Appellant by its 1st and 2nd points contends to the effect that (1) “The undisputed evidence established”, and (2) “The evidence failed to establish” as a matter of law, that at the time of his injury, plaintiff was covered under the extra-territorial provisions of the Workmen’s Compensation Act of the State of Texas. By its 3rd point appellant contends that the evidence was insufficient to establish that plaintiff at the time of his injury was covered under the extra-territorial provisions of such Act. By its 4th point appellant contends that the trial court erred in failing to submit issues to the jury inquiring if plaintiff was hired in the State of Texas to perform work in the State of Texas and temporarily sent out of the State.

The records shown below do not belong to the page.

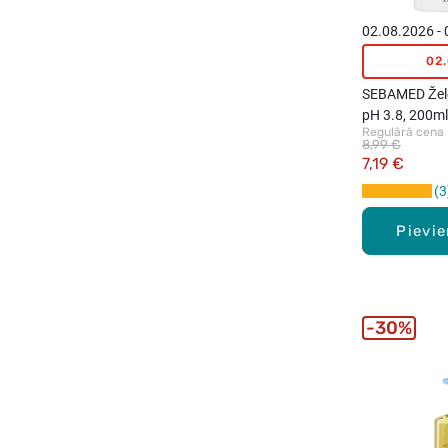
02.08.2026 -
02
SEBAMED Želej
pH 3.8, 200ml
Regulārā cena
8,99 €
7,19 €
3
Pievi
30%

By its 5th point appellant contends that the trial court erred in failing to submit issues to the jury inquiring if the work in which plaintiff was engaged at the time of his injury in Louisiana was work which he had been hired to do in the State of Texas prior to having been sent out of the State.

Art. 8306, Sec. 19, V.A.C.S., reads in part as follows:

“If an employee, who has been hired in this State, sustain injury in the course of his employment he shall be entitled to compensation according to the Law of this State even though such injury was received outside of the State, * * *.
“Providing that such injury shall have occurred within one year from the date such injured employee leaves this State; and provided, further, that no recovery can be had by the injured employee hereunder in the event he has elected to pursue his remedy and recovers in the state where such injury occurred.”

Plaintiff testified that he had been working for Pipes,' his employer, for approximately two years prior to the accident, and that he was hired by his employer in Panola County, Texas. Mr. Pipes, the employer, also testified to the above facts. It is thus undisputed that plaintiff was originally hired in Texas and worked for his employer about two years prior to the accident.

It is also undisputed that plaintiff was injured in the State of Louisiana, within less than one year from the date plaintiff left the State of Texas. In this respect plaintiff testified that he had been working in Louisiana about two weeks before his injury, and before that time had been working in Texas. Mr. Pipes, the employer, also testified to the effect that plaintiff had *14 been working in Louisiana approximately two or three weeks prior to the injury and before that time had been working in Texas.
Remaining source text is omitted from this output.